Halifax EMC, based in Enfield, provided one such REDLG loan to enable the purchase of a fire and rescue boat for Lake Gaston. Long Bridge Volunteer Fire Department received a 10-year, $150,000 zero-interest loan to purchase the boat, which is the lake’s first of that caliber.
The USDA loan secured by Halifax EMC establishes an ongoing resource to be utilized within Halifax and Warren counties. As the funds are repaid, they will be available for re-loan to assist with future projects in communities served by the co-op.
The loan structure is similar to what CHEC used to fund the Hatteras Village pathway. The co-op’s board of directors voted to provide the funding for an environmental assessment to help kickstart the project, but the bulk of funding came through a $360,000 zero-interest REDLG loan. The loan funded more than a third of the construction project.

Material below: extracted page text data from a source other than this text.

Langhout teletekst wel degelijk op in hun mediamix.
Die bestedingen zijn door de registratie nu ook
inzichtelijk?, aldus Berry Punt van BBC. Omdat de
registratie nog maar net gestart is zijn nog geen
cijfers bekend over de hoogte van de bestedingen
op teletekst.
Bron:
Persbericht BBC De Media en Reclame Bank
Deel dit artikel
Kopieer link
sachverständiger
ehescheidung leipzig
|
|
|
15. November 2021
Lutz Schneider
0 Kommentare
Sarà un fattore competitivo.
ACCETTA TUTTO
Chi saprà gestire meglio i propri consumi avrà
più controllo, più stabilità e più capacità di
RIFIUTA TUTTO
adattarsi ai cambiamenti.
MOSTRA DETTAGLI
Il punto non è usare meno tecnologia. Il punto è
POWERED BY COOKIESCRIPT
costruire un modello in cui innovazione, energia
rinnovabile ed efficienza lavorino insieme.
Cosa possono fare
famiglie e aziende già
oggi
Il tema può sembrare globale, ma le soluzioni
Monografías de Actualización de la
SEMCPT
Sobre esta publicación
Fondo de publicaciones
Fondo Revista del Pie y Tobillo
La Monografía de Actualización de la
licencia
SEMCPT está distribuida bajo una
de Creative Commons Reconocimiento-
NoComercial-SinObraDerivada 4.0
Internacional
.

“This pathway is a major asset for Hatteras Village, connecting pedestrians to marinas, art galleries, gift shops, and local staples like Village Red & White, Lee Robinson General Store and Sticky Bottom Produce,” says CHEC Director of Public Relations & Marketing Laura Ertle. “We saw the pathway as an opportunity to improve the safety of our local community and support these local businesses — all part of a guiding principle important to all electric co-ops: Commitment to Community.”